Takusen Tutorial, Part 1: Hello, Takusen
With the recent release of Takusen 0.8.6, several people asked for a tutorial. Hopefully I can help people get up to speed.
If you haven’t heard, Takusen is an industrial strength database library written in Haskell. Some of the reasons I like Takusen over its competitors:
- Good performance
- Supports the iteratee style so that you can stream your results from the database
- BSD license
- It has a test suite
The BSD license is nice because it means we can use it at Galois, and we do. A project I worked on recently used Takusen to communicate with the database. I found Takusen easy to debug with and it worked quite well.
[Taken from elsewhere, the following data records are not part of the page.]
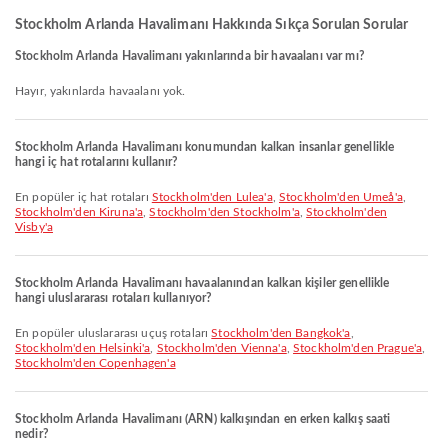
Stockholm Arlanda Havalimanı Hakkında Sıkça Sorulan Sorular
Stockholm Arlanda Havalimanı yakınlarında bir havaalanı var mı?
Hayır, yakınlarda havaalanı yok.
Stockholm Arlanda Havalimanı konumundan kalkan insanlar genellikle
hangi iç hat rotalarını kullanır?
En popüler iç hat rotaları
Stockholm'den Lulea'a
,
Stockholm'den Umeå'a
,
Stockholm'den Kiruna'a
,
Stockholm'den Stockholm'a
,
Stockholm'den
Visby'a
Stockholm Arlanda Havalimanı havaalanından kalkan kişiler genellikle
hangi uluslararası rotaları kullanıyor?
En popüler uluslararası uçuş rotaları
Stockholm'den Bangkok'a
,
Stockholm'den Helsinki'a
,
Stockholm'den Vienna'a
,
Stockholm'den Prague'a
,
Stockholm'den Copenhagen'a
Stockholm Arlanda Havalimanı (ARN) kalkışından en erken kalkış saati
nedir?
If you like to start by reading lots of background information you might like to read these articles, but I will not assume you have read them in this tutorial:
In this tutorial you will learn:
- How to install Takusen with the right backend(s) for your database.
- How to write a “Hello, Takusen!” query.
Let’s Get Started!
If you already have your database setup, just skip to section 2 below.
1. Getting things Setup!
First off, I will describe the environment I used to write this tutorial. I like to develop using virtual machines whenever I can. This allows me to start from a clean environment without interfering with any of my other projects. I chose Virtual Box as my emulation software. I installed Debian Squeeze, from here.
During the install I requested a web server, ssh server, and SQL database. My normal account name is ‘dagit’, as you will see below.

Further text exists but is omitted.